Lo supe apenas hace unas horas. Claudia estaba desconsolada. Me enteré de todo por escrito; desde hace semanas estaba mal, había entrado y salido dos veces de un hospital en un solo fin de semana; problemas renales, síndrome de no sé qué, cáncer en el páncreas, dijeron que tenía ya pocas esperanzas. Según mis cuentas, tan solo tenía 13 años y en octubre cumpliría los 14.
Me había mantenido atento en las últimas semanas, preguntando por él, escribiéndole a Claudia para darle ánimos y pedirle que me dejara verlo. Ya no se pudo. Creo que ella hizo lo correcto al protegerlo y mantenerlo en calma, sin sobresaltos. ¿Qué podría significarle mi visita? ¿Cómo iba a reaccionar el pequeño? No lo sé ni lo sabré. Rolando se murió y listo, no hay más.
Finalmente, yo solo había pasado con él cinco años de nuestras vidas. Nunca fue mío, eso llegué a pensar. Esta habría sido otra buena manera de comenzar: yo nunca he tenido a alguien como él. Sobre todo, hoy me doy cuenta, nunca he tenido a nadie, porque no hay manera de decir que se tiene a alguien, mucho menos cuando se quiere expresar que hubo una relación de cariño o, mejor aún, de amor entre otra persona y tú. En esos casos sería mejor decir que se quiso o se amó a alguien o que se vivió un periodo de amor con alguien y que por eso cuando se va duele en el pecho, el entrecejo se frunce, las lágrimas brotan, la garganta se cierra y la nariz escurre mientras nos llevamos las manos a la cara llenos de desconsuelo, hasta que esos movimientos y gestos nos agotan dejándonos un rostro arrugado, blanqueado o rosado, según sea el caso, como hoy, que me entero que Rolando se ha muerto.
Rolando nunca fue mío. Solo compartimos un lustro en diversas circunstancias.
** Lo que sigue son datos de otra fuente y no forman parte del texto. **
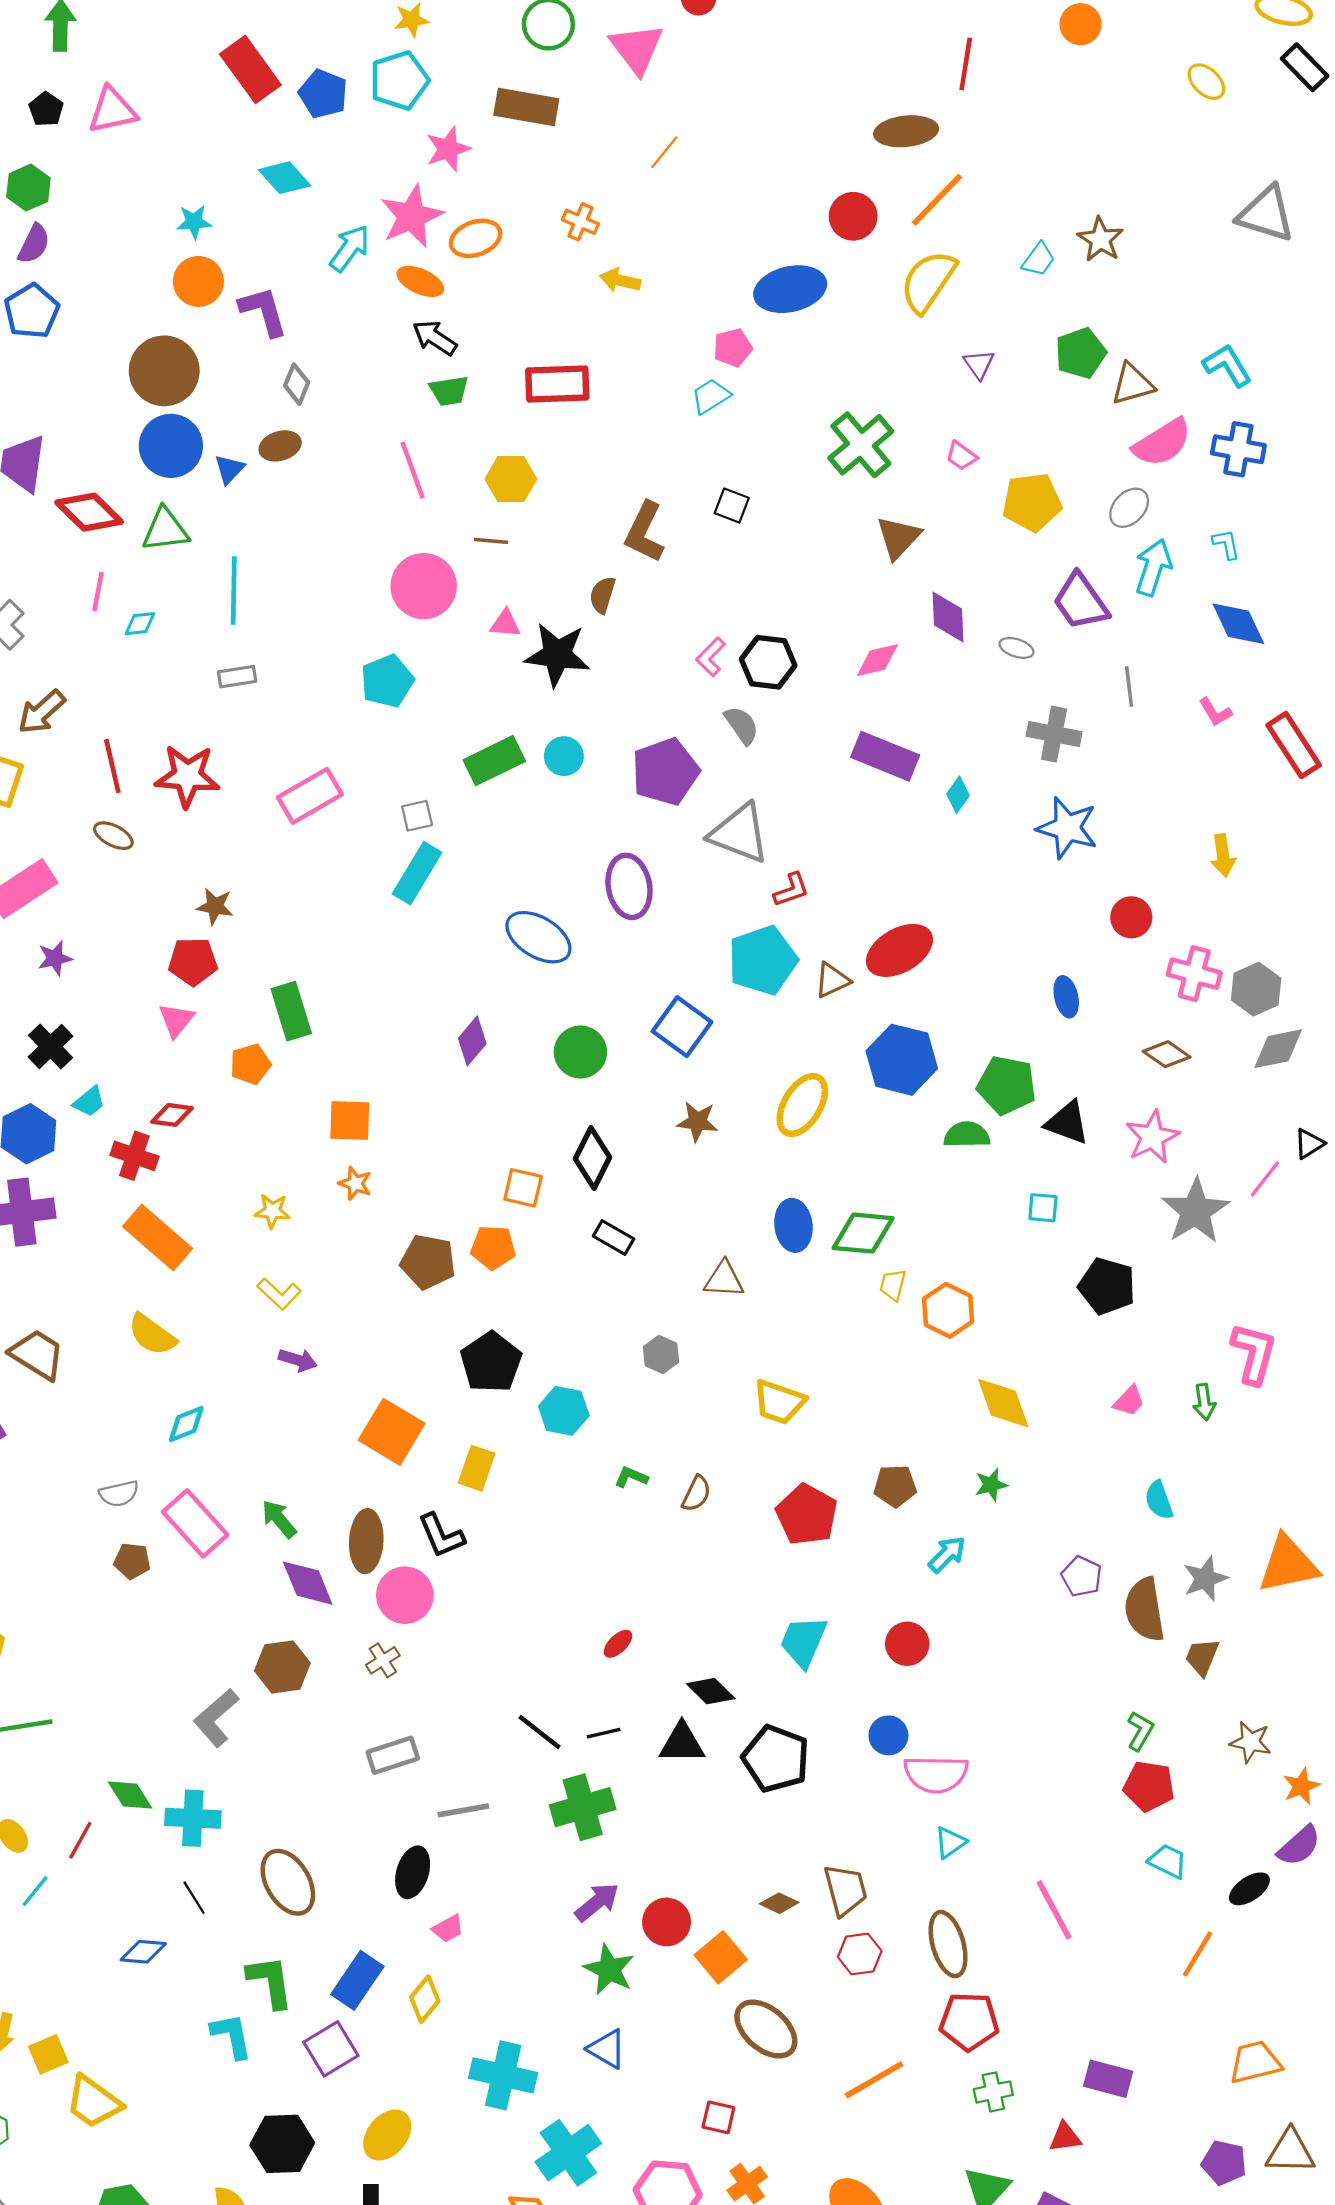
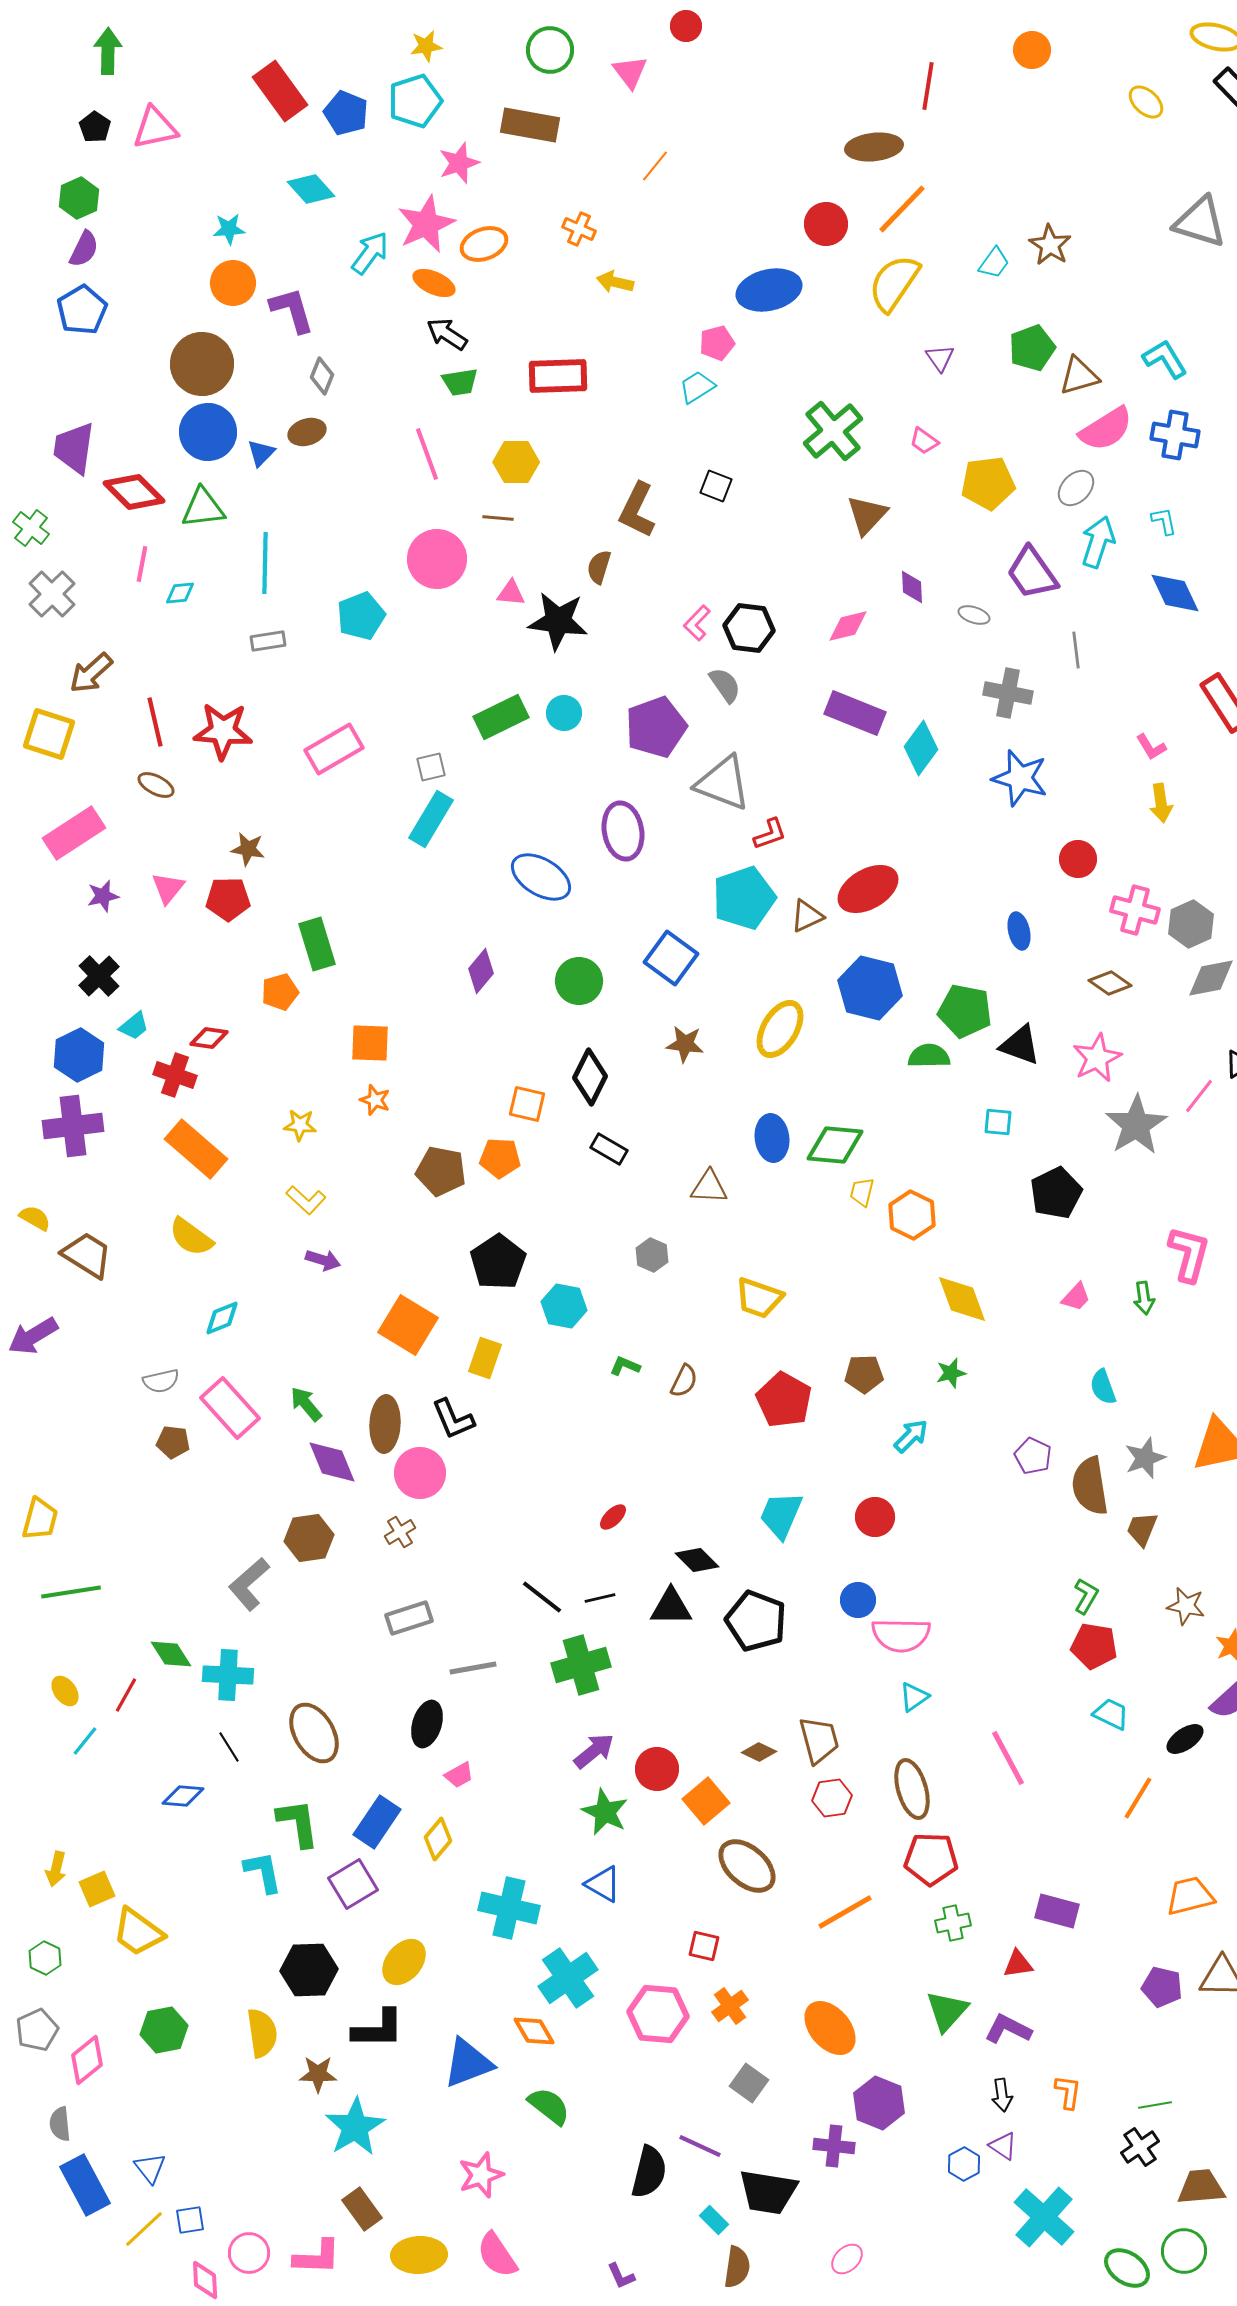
pink triangle: (637, 48) -> (630, 72), size x0.7
purple diamond: (948, 617) -> (912, 587), size x0.7
cyan pentagon: (387, 681) -> (361, 616), moved
pink L-shape: (1215, 712) -> (1151, 747), moved
cyan diamond: (958, 795) -> (921, 748), size x1.6
pink triangle: (176, 1020) -> (168, 888), moved
black pentagon: (1107, 1286) -> (1056, 1193), turned 30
En casa comíamos muchas veces de lo mismo y siempre quería que le compartiera de mi plato, le encantaba estar en la cocina cuando Claudia o yo estábamos cocinando. Hurtaba las verduras o cualquier resto que encontrara al paso y a nuestro descuido. Amaba las manzanas, las zanahorias y las palomitas que le gustaba coger al vuelo con la boca. Sonreía descarado al saber que siempre se salía con la suya. Inevitablemente, dormía siempre en la misma cama que yo.
Salíamos a fiestas y reuniones con amigos, estuvo en varias borracheras; me escuchaba tranquilo tocar el bajo o la guitarra, más por complacerme, sin mucho interés; corrimos algunas carreras juntos y lo celebramos con muchas fotos y sonrisas; salimos de viaje, tuvimos vacaciones, jugamos en la arena y en el mar. Lo cuidé cuando tuvo aquel accidente que lo paralizó, lo cargué para ir al baño y alguna vez tuve que sondarlo y apretarle la vejiga para que pudiera orinar. Nos divertimos, lloramos y hasta nos enojamos en esos tiempos.
Tenía casi cuatro años que no lo veía. La última vez, el año pasado, noté que estaba diferente. Quizá ya era la enfermedad. Siempre fue un gruñón, pero sé que me reconoció y noté su calma en aquella ocasión que estuvimos juntos de nuevo por unos minutos. Subió a mi auto, como acostumbraba, junto a Claudia, entre sus piernas y terminó acostándose ahí, escuchándonos en silencio. Me sentí contento de verlo nuevamente, aunque también sentí pena al verlo tan debilitado. Lo acaricié un poco aquel día, hoy pienso que me habría gustado acariciarlo más, haberlo abrazado, besado y haberle dicho lo importante que había sido su presencia en mi vida. Lo siento mucho, amigo, no pude decírtelo por penoso, tímido, prejuicioso y quién sabe qué más.
Rolando no era mío, solo me regaló su compañía por el tiempo suficiente para que yo entendiera a través de nuestra convivencia que él tenía sentimientos, deseos, voluntad, inteligencia y todo aquello que insolentemente nombramos exclusivamente humano. Rolando fue un compañero, un amigo, casi un hijo, una gran alegría y también un gran dolor, ahora que está muerto. Rolando fue un hermoso ser llamado perro al que amé.